Only files marked as done should be considered when making use of the redaction rectangles. Likewise only rectangles from images marked as done will be suggested as possible rectangles as the metadata for comparison is not written until images are marked as "done".

Keyboard shortcuts

? - show help dialogue
n - move to Next frame (or Next overlay frame)
p - move to Previous frame (or Previous overlay frame)
f - Fast-forward to next overlay (skip rest of current overlay frames)
N - mark the current image as 'done' in the database then move to the Next image
Esc - move to next image, do not mark current image as done
P - move to the previous image, do not mark current image as done
i - Display some DICOM tag information
o - Display the result of running OCR on the image
Minus - Display without redaction
Plus - Display with redaction
r - redact the image within the rectangle and store this rectangle in the database
A - apply all suggested rectangles to the current frame
t - tag this image as needing further investigation and store the tag in the database.
c - add a comment about this file to the database.
q - quit

N.B. if you quit, but haven't marked done with N, then any rectangles will be saved but the image itself will not be marked as done so will be shown again for editing next time. However, adding a tag or comment does add an entry to the database which effectively marks it as done.

Workflow

  • Select a set of images, keep their filenames
  • Start dcmaudit.py -i $(cat filenames) or just dcmaudit.py and open a CSV file or DICOM files
  • Use n to step through all the frames and overlay frames
  • If you see any PII then move the redaction rectangle to cover it and press r
  • If you see any crossed rectangles which cover possible PII then right-click on them (or use A if there's a lot)
  • At the last frame, if you are happy with all redactions, press N to finish this image
  • If you have any concerns about this image then press t to tag it for future inspection, then Esc or N
  • If there are hundreds of frames and no possibility of PII then use f to fast-forward
  • When you reach the last image press q to quit.
  • Run dcmaudit.py again to view only the tagged images which required a second look
  • Examine the database to get the rectangles, or to get the tagged filenames, or to determine a set of rules

Debugging

Add the -d option to see what the program is doing.
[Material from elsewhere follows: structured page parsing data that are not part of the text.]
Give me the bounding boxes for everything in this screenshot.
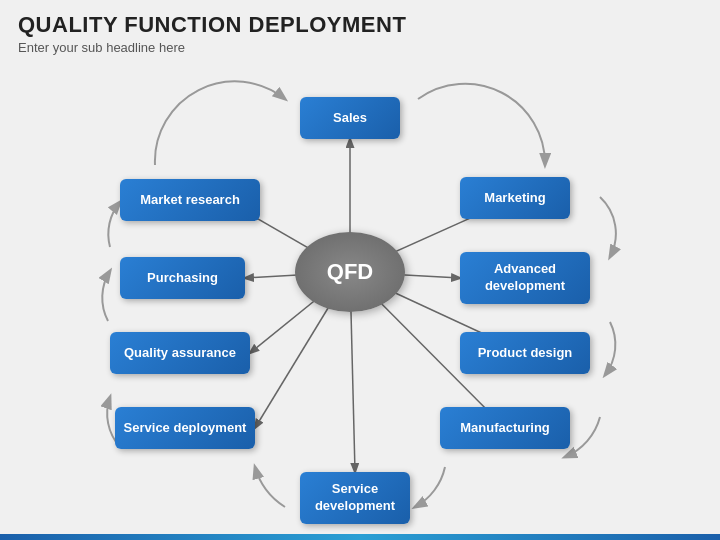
diagram-area: QFD SalesMarketingAdvanced developmentPr… [0, 57, 720, 517]
box-sales[interactable]: Sales [300, 97, 400, 139]
page-subtitle: Enter your sub headline here [18, 40, 702, 55]
box-marketing[interactable]: Marketing [460, 177, 570, 219]
qfd-center: QFD [295, 232, 405, 312]
page-title: QUALITY FUNCTION DEPLOYMENT [18, 12, 702, 38]
header: QUALITY FUNCTION DEPLOYMENT Enter your s… [0, 0, 720, 57]
box-advanced-development[interactable]: Advanced development [460, 252, 590, 304]
box-manufacturing[interactable]: Manufacturing [440, 407, 570, 449]
box-service-development[interactable]: Service development [300, 472, 410, 524]
bottom-bar [0, 534, 720, 540]
box-service-deployment[interactable]: Service deployment [115, 407, 255, 449]
box-product-design[interactable]: Product design [460, 332, 590, 374]
box-purchasing[interactable]: Purchasing [120, 257, 245, 299]
box-market-research[interactable]: Market research [120, 179, 260, 221]
box-quality-assurance[interactable]: Quality assurance [110, 332, 250, 374]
To see the database use the --dump-database option. The output is in JSON format with an array of rects and an array of tags. Also see the dbrects_to_deid_rules.py script.

List the completed images:

./dcmaudit.py --dump-database | jq -r '.tags[].filename'

List the images with a redaction in an overlay plane:

./dcmaudit.py --dump-database | jq -r '.rects[] | select(.overlay > 0) | .filename'

To see debugging info add the -d option.

To manually extract and check the image frames and overlay frames:

usage: pydicom_images.py [-v] [-x] [-i] [-f FORMAT] files...
  -v, --verbose         more verbose
  -x, --extract         extract PNG files
  -i, --identify        identify only
  -f FORMAT, --format FORMAT
                        output format png or tiff

Database

The database file is called dcmaudit.sqlite.db. It can be stored in any directory and you can choose the location on the command line or using the menu.

The contents of the database can be exported as CSV files, one file for the list of tagged filenames and one file for the list of rectangles.

For the database schema please see the dicomrectdb.md document.

Future work

The system should learn which image types have text in specific locations and suggest redaction rectangles based on previously taught images. It does this for images where the metadata is identical but could be improved. At the moment it only suggests rectangles where the frame and overlay are the same. Maybe it could overlay all of them?